The considerations of Mr Trump’s legal team was first reported by Bloomberg News.

Trump goes on rant about dishwashers and shower pressure

Asked about Ms Pelosi’s decision, Mr Trump accused Democrats of “playing games”.

“They’re not allowed to do that,” the president said while in the Oval Office. He later suggested such a move could be unconstitutional, and claimed Democrats “don’t want to put [the articles] in because they’re ashamed of them”.

“I don’t feel like I’m being impeached because it’s a hoax, it’s a setup, it’s a horrible thing they did,” he continued, adding later that he would let the Senate decide what to do.

Mr Trump also announced that White House counsel Pat Cipollone, who he said has been “fantastic” since taking over the role once held by Don McGahn, would take the lead in defending him on the Senate floor.

A person familiar with the legal team’s thinking said it made sense for a White House lawyer to take a lead role in Mr Trump’s defence because the impeachment case stems from official acts, compared with the impeachment of Bill Clinton, in which a team of private lawyers took the lead in a case which stemmed from the Mr Clinton’s private behaviour.

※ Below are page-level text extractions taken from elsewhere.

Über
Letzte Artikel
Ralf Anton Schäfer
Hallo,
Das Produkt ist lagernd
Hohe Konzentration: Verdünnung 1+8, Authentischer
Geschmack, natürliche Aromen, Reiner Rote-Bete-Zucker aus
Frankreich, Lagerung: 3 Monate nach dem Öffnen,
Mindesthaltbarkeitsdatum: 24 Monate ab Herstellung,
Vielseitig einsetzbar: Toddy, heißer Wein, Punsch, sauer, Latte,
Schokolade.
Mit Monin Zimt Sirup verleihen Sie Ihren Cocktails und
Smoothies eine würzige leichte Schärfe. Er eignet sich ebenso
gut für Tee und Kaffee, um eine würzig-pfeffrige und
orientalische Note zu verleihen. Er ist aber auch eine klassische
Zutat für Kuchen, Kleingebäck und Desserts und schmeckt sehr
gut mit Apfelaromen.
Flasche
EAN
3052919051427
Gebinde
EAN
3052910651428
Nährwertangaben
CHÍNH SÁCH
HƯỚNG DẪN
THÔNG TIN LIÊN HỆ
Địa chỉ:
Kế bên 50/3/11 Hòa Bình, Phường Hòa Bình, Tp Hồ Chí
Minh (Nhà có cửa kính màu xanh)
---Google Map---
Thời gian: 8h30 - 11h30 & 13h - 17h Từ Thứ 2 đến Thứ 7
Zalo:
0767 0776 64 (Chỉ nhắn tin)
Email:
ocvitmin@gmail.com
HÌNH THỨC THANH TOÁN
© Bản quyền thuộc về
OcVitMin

Meanwhile, Mr McConnell savaged Democrats’ decision to impeach Mr Trump in remarks on the Senate floor, where he declared senators must acquit the president because House Democrats’ articles of impeachment were an attempt to “unsettle the foundations” of the American republic by removing Mr Trump from office on a “thin and partisan basis”.

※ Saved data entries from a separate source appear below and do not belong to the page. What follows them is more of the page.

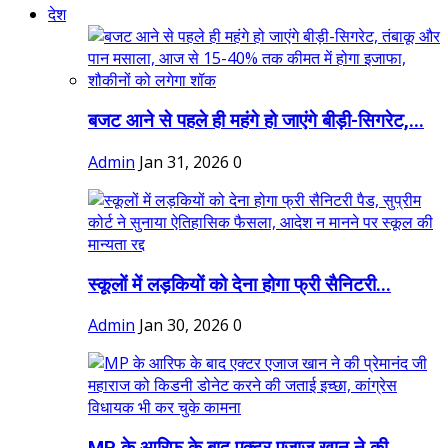
देश
बजट आने से पहले ही महंगे हो जाएंगे बीड़ी-सिगरेट,...
Admin
Jan 31, 2026
0
स्कूलों में लड़कियों को देना होगा फ्री सैनिटरी...
Admin
Jan 30, 2026
0
MP के आरिफ के बाद एक्टर एजाज खान ने की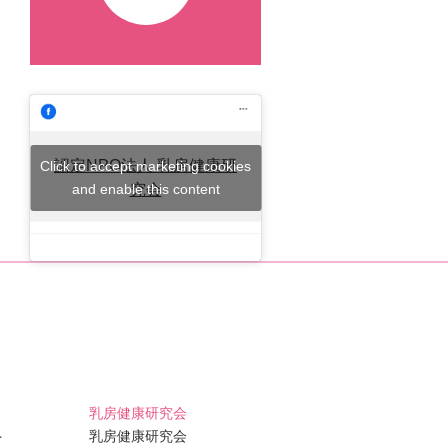
認定NPO法人 乳房健康研
Click to accept marketing cookies
and enable this content
究会
乳房健康研究会
ト
乳房健康研究会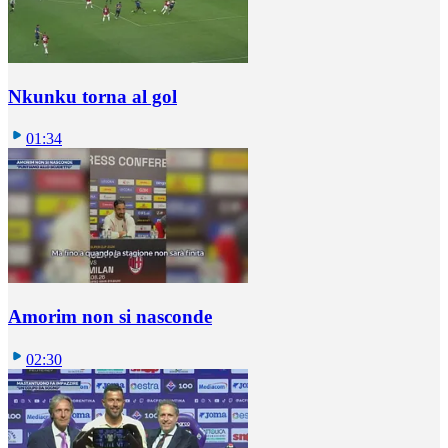
Nkunku torna al gol
01:34
Amorim non si nasconde
02:30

The Kentucky Republican said the Senate’s “duty is clear,” and that the body “must rise to the occasion” by acquitting Mr Trump.

“Only one outcome that will preserve core precedents rather than smash them into bits in a fit of partisan rage because one party still cannot accept the American people’s choice in 2016,” McConnell said. 

“It could not be clearer which outcome would serve the stabilising, institution-preserving, fever-breaking role for which the United States Senate was create and which outcome would betray it.”